2009-08-02 @ 20:38 in

In the last 10 days I got a crash course on well pumps.  In our last house we had a deep well with a submersible pump.  It was in the well, I never saw it, it always worked.  The most I learned about that well was how the holding tank worked.  The rubber bladder in our tank failed and we always had water, but the pump would "short cycle"... so I replaced the holding tank (but that's another story).

In this house we have a shallow well jet pump.  This is a pump in the basement and it is set up for wells less than 25' deep, there are other jet pumps for deeper wells but they are plumbed differently.  Our pump has one suction inlet and one outlet (that makes it a shallow well jet pump).

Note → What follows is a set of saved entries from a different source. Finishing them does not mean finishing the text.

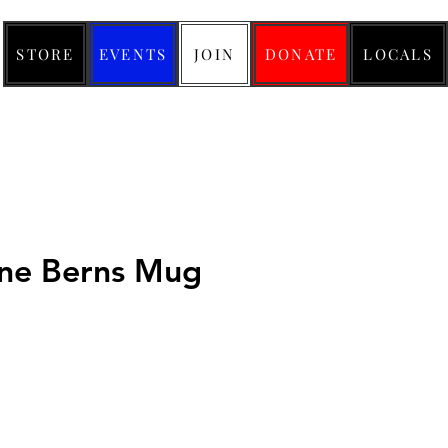
STORE
EVENTS
JOIN
DONATE
LOCALS
ne Berns Mug
ice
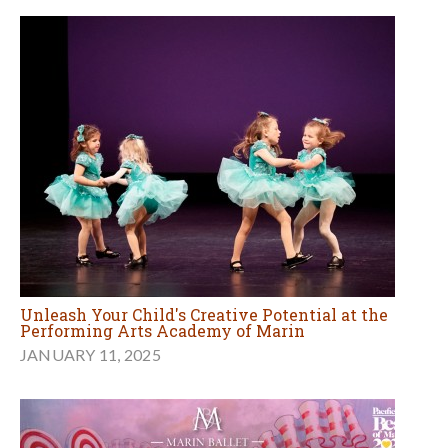
Unleash Your Child's Creative Potential at the
Performing Arts Academy of Marin
JANUARY 11, 2025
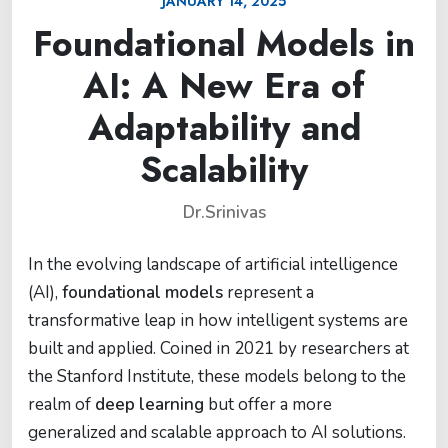
JANUARY 14, 2025
Foundational Models in
AI: A New Era of
Adaptability and
Scalability
Dr.Srinivas
In the evolving landscape of artificial intelligence
(AI),
foundational models
represent a
transformative leap in how intelligent systems are
built and applied. Coined in 2021 by researchers at
the Stanford Institute, these models belong to the
realm of
deep learning
but offer a more
generalized and scalable approach to AI solutions.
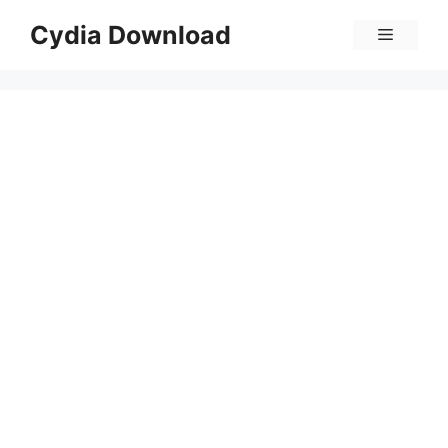
Skip
Cydia Download
Menu
to
content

Last week we noticed that the pump pressure was dropping so low (30 psi) that the pump would just never shut off.  Fortunately after hearing it run for an hour or so Tammy asked me to look at it.  I had no clues...  So Tammy called the nice well pump people who left their sticker on our pump and told them our life story.  They were actually kind enough to walk me through how to clean out a pump by opening the cleanout plug.  Amazing how much iron scale accumulates in there!

So last week we were able to get the pump making 50psi again by cleaning out the inlet... but it would still not turn off -- so we spent a week manually turning the pump on when we needed water, then turning it off to stop it from running.  Today I googled the pressure switch and figured out how to adjust it.  By backing off the cut in/out pressure spring by 1 1/2 turns I was able to get the pump to operate normally again.  It's making 50 psi at the max and coming back on again at 30 psi.

At this point I'm not sure if the pump is just so crudded up that it is incapable of producing much more than 50 psi or (my suspicion) that the iron crud got into the pressure switch and messed up it's calibration.  Hopefully this will do it.  We have found we really like (automatic) running water.  If this doesn't do the trick my next try will be to clean out the tube leading from the pump to the pressure switch, then replace the switch and finally if all else fails replace the entire pump.  Hopefully it won't come to that.  I hate plumbing.